Tempo di lettura: 2 minuti

Se ami l’Italia mantieni le distanze”: con questo slogan Giuseppe Conte apre la conferenza stampa di questa sera in cui ha annunciato le novità per la fase 2 in vigore dal 4 maggio.

“Inizia la fase due – annuncia Conte – ora convivenza con il virus. Bisogna tenere la distanza sociale o curva risale. Se non rispettiamo le precauzioni la curva risalirà, aumenteranno i morti e avremmo danni irreversibili per la nostra economia”. Il presidente sottolinea che sarà fondamentale il comportamento responsabile di ciascuno di noi: “Non bisogna mai avvicinarsi, al distanza di sicurezza deve essere di almeno un metro. Se non rispetteremo distanza curva può andare fuori controllo. Se non rispettiamo le precauzioni la curva risalirà, aumenteranno i morti e avremmo danni irreversibili per la nostra economia”.

Resteranno in vigore i divieti e le misure adottate fino ad ora per gli spostamenti all’interno delle Regioni con la sola eccezione di poter far visita a congiunti, con mascherine e mantenimento delle distanze. Lo spostamento al di fuori della propria Regione sarà consentito solo per esigenze lavorative di assoluta urgenza o per motivi di salute.

Nella fase 2 saranno consentite le cerimonie funebri con congiunti, fino a un massimo di 15 persone con mascherine e nel rispetto del distanziamento sociale.

Per quanto riguarda i bar e le attività di ristorazione dal 4 maggio sarà possibile anche l’asporto e non più solo la consegna a domicilio. Ripartirà anche la manifattura, le costruzioni e il commercio all’ingrosso. Per quello al dettaglio si dovrà attendere il 18 maggio.  Il 18 maggio in programma anche la riapertura anche di musei, mostre e biblioteche.

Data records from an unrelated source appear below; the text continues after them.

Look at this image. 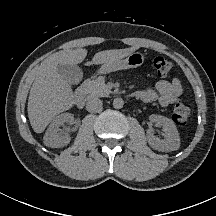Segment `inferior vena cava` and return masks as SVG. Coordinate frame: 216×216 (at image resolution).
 <instances>
[{
  "mask_svg": "<svg viewBox=\"0 0 216 216\" xmlns=\"http://www.w3.org/2000/svg\"><path fill=\"white\" fill-rule=\"evenodd\" d=\"M86 109L91 113L99 112L102 109V101L98 98H90L87 101Z\"/></svg>",
  "mask_w": 216,
  "mask_h": 216,
  "instance_id": "obj_1",
  "label": "inferior vena cava"
}]
</instances>
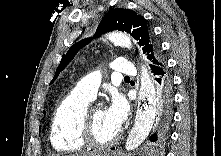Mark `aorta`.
<instances>
[{
    "label": "aorta",
    "mask_w": 221,
    "mask_h": 156,
    "mask_svg": "<svg viewBox=\"0 0 221 156\" xmlns=\"http://www.w3.org/2000/svg\"><path fill=\"white\" fill-rule=\"evenodd\" d=\"M109 40L115 45H123L129 41V37L122 33H115L109 37ZM144 73L145 78L142 81V96L138 116L126 142L127 150H133L143 143L149 135L154 122L152 99L155 89L147 69H144Z\"/></svg>",
    "instance_id": "obj_1"
}]
</instances>
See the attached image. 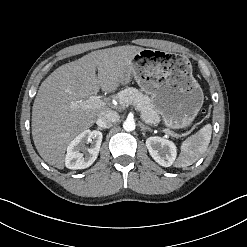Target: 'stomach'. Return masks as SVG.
<instances>
[{
  "instance_id": "0dacf381",
  "label": "stomach",
  "mask_w": 247,
  "mask_h": 247,
  "mask_svg": "<svg viewBox=\"0 0 247 247\" xmlns=\"http://www.w3.org/2000/svg\"><path fill=\"white\" fill-rule=\"evenodd\" d=\"M134 78L150 95L164 126L182 129L192 124L203 105V92L185 57L153 49L138 52L125 67L121 84Z\"/></svg>"
}]
</instances>
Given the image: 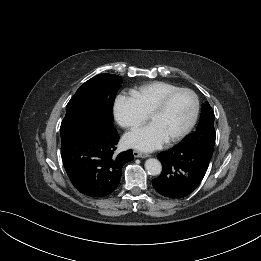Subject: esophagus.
I'll return each instance as SVG.
<instances>
[{"label":"esophagus","instance_id":"obj_1","mask_svg":"<svg viewBox=\"0 0 261 261\" xmlns=\"http://www.w3.org/2000/svg\"><path fill=\"white\" fill-rule=\"evenodd\" d=\"M133 154H134L135 158H147V157H149L148 154L142 153V152H140L138 150H134Z\"/></svg>","mask_w":261,"mask_h":261}]
</instances>
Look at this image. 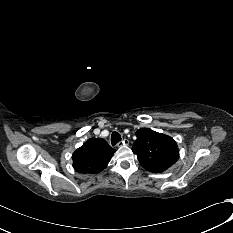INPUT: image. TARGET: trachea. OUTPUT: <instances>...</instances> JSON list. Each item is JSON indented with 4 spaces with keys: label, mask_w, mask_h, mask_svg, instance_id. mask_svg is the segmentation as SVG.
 <instances>
[{
    "label": "trachea",
    "mask_w": 233,
    "mask_h": 233,
    "mask_svg": "<svg viewBox=\"0 0 233 233\" xmlns=\"http://www.w3.org/2000/svg\"><path fill=\"white\" fill-rule=\"evenodd\" d=\"M119 141H121V136L118 132L114 131L111 134V144L114 146L116 145Z\"/></svg>",
    "instance_id": "1"
}]
</instances>
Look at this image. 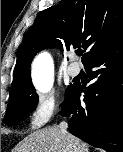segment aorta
Instances as JSON below:
<instances>
[{
  "instance_id": "obj_1",
  "label": "aorta",
  "mask_w": 123,
  "mask_h": 152,
  "mask_svg": "<svg viewBox=\"0 0 123 152\" xmlns=\"http://www.w3.org/2000/svg\"><path fill=\"white\" fill-rule=\"evenodd\" d=\"M53 59L47 52L40 53L33 62V82L40 93H47L53 85Z\"/></svg>"
}]
</instances>
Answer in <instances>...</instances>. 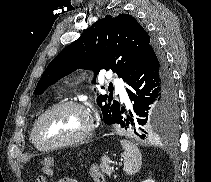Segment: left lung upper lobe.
<instances>
[{
	"mask_svg": "<svg viewBox=\"0 0 211 182\" xmlns=\"http://www.w3.org/2000/svg\"><path fill=\"white\" fill-rule=\"evenodd\" d=\"M153 40L137 20L128 14L113 18L107 15L84 31L79 39L63 49L47 66L39 80L34 94L43 93L50 85L76 69H90L95 75L101 69L116 72L124 82L136 72L141 60ZM96 82V79L93 80ZM104 122L117 123L120 104L112 102L108 95H99ZM174 127L154 128L155 133L165 129L173 132Z\"/></svg>",
	"mask_w": 211,
	"mask_h": 182,
	"instance_id": "1",
	"label": "left lung upper lobe"
}]
</instances>
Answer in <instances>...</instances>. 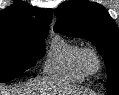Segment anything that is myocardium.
<instances>
[{
  "label": "myocardium",
  "instance_id": "1",
  "mask_svg": "<svg viewBox=\"0 0 119 95\" xmlns=\"http://www.w3.org/2000/svg\"><path fill=\"white\" fill-rule=\"evenodd\" d=\"M93 62V63H92ZM80 63L87 74H96L102 66V60L96 49L84 47L80 52Z\"/></svg>",
  "mask_w": 119,
  "mask_h": 95
}]
</instances>
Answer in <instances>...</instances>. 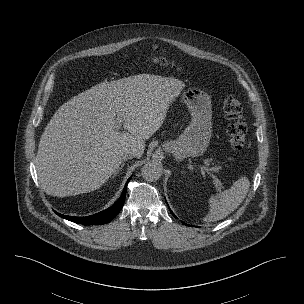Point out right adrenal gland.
<instances>
[{"instance_id":"obj_1","label":"right adrenal gland","mask_w":304,"mask_h":304,"mask_svg":"<svg viewBox=\"0 0 304 304\" xmlns=\"http://www.w3.org/2000/svg\"><path fill=\"white\" fill-rule=\"evenodd\" d=\"M124 167V163L121 165V167L114 173V176L116 175V174H118V172L122 169ZM113 176V177H114Z\"/></svg>"}]
</instances>
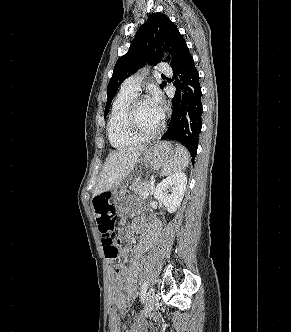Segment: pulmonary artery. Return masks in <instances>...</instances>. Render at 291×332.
Masks as SVG:
<instances>
[{"instance_id":"e3ab8cb5","label":"pulmonary artery","mask_w":291,"mask_h":332,"mask_svg":"<svg viewBox=\"0 0 291 332\" xmlns=\"http://www.w3.org/2000/svg\"><path fill=\"white\" fill-rule=\"evenodd\" d=\"M158 70L163 74H170L172 72L166 63H160ZM141 80L142 77L140 75H132L122 83V89L137 94L140 89Z\"/></svg>"}]
</instances>
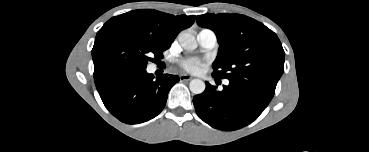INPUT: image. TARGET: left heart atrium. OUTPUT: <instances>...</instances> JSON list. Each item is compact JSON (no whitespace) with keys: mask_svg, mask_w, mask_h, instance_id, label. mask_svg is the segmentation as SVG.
I'll list each match as a JSON object with an SVG mask.
<instances>
[{"mask_svg":"<svg viewBox=\"0 0 369 152\" xmlns=\"http://www.w3.org/2000/svg\"><path fill=\"white\" fill-rule=\"evenodd\" d=\"M180 65L184 70L188 72L197 73L201 68V61L197 58H190L183 60Z\"/></svg>","mask_w":369,"mask_h":152,"instance_id":"obj_1","label":"left heart atrium"}]
</instances>
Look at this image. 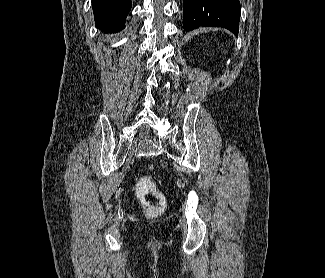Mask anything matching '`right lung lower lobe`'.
Here are the masks:
<instances>
[{
	"label": "right lung lower lobe",
	"instance_id": "98d812e1",
	"mask_svg": "<svg viewBox=\"0 0 325 278\" xmlns=\"http://www.w3.org/2000/svg\"><path fill=\"white\" fill-rule=\"evenodd\" d=\"M131 5V0H92L96 27L106 32L120 31Z\"/></svg>",
	"mask_w": 325,
	"mask_h": 278
}]
</instances>
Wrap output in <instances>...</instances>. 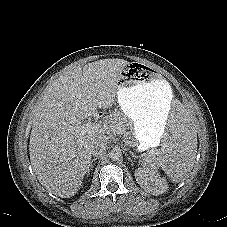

Il primo giugno è la data prevista per la riapertura dell’attività dei bar, della ristorazione, dei parrucchieri, dei centri estetici e dei barbieri.

Resta il divieto assoluto di party privati e viene dato potere ai sindaci per regolare l’accesso a luoghi pubblici.

Sulle mascherine Conte annuncia poi che si sta lavorando per calmierare i prezzi, portare il costo a 0,50 centesimi per quelle chirurgiche e togliere l’Iva in un prossimo decreto.